Problem statement: Retype, word for word, only the lines from the one with "Mọi chi tiết q" through the last line of the data below.

The records:
• • •

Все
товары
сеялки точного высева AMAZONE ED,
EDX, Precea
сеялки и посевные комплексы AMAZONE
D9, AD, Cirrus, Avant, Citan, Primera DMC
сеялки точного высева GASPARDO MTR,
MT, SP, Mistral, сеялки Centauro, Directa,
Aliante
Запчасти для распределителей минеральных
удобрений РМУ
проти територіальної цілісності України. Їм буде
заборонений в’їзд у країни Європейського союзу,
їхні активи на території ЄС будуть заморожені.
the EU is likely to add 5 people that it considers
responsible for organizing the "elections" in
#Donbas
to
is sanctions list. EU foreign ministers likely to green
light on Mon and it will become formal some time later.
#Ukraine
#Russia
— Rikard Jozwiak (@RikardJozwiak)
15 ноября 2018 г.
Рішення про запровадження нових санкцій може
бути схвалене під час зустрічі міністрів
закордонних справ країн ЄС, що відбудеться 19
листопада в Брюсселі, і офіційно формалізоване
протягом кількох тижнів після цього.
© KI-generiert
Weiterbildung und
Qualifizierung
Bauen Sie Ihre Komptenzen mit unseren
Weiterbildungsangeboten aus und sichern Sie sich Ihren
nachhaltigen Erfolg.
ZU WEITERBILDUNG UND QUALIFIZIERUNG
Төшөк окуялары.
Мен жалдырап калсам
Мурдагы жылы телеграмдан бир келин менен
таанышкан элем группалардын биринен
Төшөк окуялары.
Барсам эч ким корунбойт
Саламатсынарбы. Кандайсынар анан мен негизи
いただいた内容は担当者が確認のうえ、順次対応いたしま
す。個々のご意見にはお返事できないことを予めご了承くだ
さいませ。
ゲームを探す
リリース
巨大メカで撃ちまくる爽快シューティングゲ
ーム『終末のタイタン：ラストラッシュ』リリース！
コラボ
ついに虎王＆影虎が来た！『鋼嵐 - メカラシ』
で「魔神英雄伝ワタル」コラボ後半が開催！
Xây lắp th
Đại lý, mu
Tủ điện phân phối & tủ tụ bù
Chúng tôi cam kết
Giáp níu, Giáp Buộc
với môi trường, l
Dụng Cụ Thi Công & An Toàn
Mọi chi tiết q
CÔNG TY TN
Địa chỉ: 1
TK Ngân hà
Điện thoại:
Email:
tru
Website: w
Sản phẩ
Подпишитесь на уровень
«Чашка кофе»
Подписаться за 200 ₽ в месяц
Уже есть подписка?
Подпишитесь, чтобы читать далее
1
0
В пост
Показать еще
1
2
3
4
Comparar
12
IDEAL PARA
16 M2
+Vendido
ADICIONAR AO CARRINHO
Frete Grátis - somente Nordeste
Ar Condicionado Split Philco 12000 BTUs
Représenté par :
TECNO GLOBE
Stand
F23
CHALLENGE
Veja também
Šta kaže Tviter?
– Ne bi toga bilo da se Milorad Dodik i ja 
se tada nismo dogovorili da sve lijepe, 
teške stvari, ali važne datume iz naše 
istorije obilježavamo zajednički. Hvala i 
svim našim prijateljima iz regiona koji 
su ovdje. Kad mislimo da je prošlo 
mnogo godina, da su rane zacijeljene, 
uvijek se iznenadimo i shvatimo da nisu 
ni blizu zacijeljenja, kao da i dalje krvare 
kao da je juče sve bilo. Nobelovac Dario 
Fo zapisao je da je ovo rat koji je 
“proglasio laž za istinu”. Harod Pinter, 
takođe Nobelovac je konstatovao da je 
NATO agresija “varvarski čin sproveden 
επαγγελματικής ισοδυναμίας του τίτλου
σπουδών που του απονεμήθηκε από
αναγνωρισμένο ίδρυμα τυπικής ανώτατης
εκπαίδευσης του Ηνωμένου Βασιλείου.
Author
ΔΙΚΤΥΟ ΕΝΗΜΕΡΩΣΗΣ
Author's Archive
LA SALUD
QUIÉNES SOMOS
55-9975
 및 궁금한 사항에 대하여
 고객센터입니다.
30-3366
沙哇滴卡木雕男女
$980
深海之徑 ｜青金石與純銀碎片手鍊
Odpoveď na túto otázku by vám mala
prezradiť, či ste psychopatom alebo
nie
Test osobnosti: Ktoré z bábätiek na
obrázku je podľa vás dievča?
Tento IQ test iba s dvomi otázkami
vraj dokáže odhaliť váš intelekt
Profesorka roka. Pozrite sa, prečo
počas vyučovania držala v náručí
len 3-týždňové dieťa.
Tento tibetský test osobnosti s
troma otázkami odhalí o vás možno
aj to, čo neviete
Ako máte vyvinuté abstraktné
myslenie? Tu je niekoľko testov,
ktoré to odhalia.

• • •

The answer:
Mọi chi tiết q
CÔNG TY TN
Địa chỉ: 1
TK Ngân hà
Điện thoại:
Email:
tru
Website: w
Sản phẩ
Подпишитесь на уровень
«Чашка кофе»
Подписаться за 200 ₽ в месяц
Уже есть подписка?
Подпишитесь, чтобы читать далее
1
0
В пост
Показать еще
1
2
3
4
Comparar
12
IDEAL PARA
16 M2
+Vendido
ADICIONAR AO CARRINHO
Frete Grátis - somente Nordeste
Ar Condicionado Split Philco 12000 BTUs
Représenté par :
TECNO GLOBE
Stand
F23
CHALLENGE
Veja também
Šta kaže Tviter?
– Ne bi toga bilo da se Milorad Dodik i ja 
se tada nismo dogovorili da sve lijepe, 
teške stvari, ali važne datume iz naše 
istorije obilježavamo zajednički. Hvala i 
svim našim prijateljima iz regiona koji 
su ovdje. Kad mislimo da je prošlo 
mnogo godina, da su rane zacijeljene, 
uvijek se iznenadimo i shvatimo da nisu 
ni blizu zacijeljenja, kao da i dalje krvare 
kao da je juče sve bilo. Nobelovac Dario 
Fo zapisao je da je ovo rat koji je 
“proglasio laž za istinu”. Harod Pinter, 
takođe Nobelovac je konstatovao da je 
NATO agresija “varvarski čin sproveden 
επαγγελματικής ισοδυναμίας του τίτλου
σπουδών που του απονεμήθηκε από
αναγνωρισμένο ίδρυμα τυπικής ανώτατης
εκπαίδευσης του Ηνωμένου Βασιλείου.
Author
ΔΙΚΤΥΟ ΕΝΗΜΕΡΩΣΗΣ
Author's Archive
LA SALUD
QUIÉNES SOMOS
55-9975
 및 궁금한 사항에 대하여
 고객센터입니다.
30-3366
沙哇滴卡木雕男女
$980
深海之徑 ｜青金石與純銀碎片手鍊
Odpoveď na túto otázku by vám mala
prezradiť, či ste psychopatom alebo
nie
Test osobnosti: Ktoré z bábätiek na
obrázku je podľa vás dievča?
Tento IQ test iba s dvomi otázkami
vraj dokáže odhaliť váš intelekt
Profesorka roka. Pozrite sa, prečo
počas vyučovania držala v náručí
len 3-týždňové dieťa.
Tento tibetský test osobnosti s
troma otázkami odhalí o vás možno
aj to, čo neviete
Ako máte vyvinuté abstraktné
myslenie? Tu je niekoľko testov,
ktoré to odhalia.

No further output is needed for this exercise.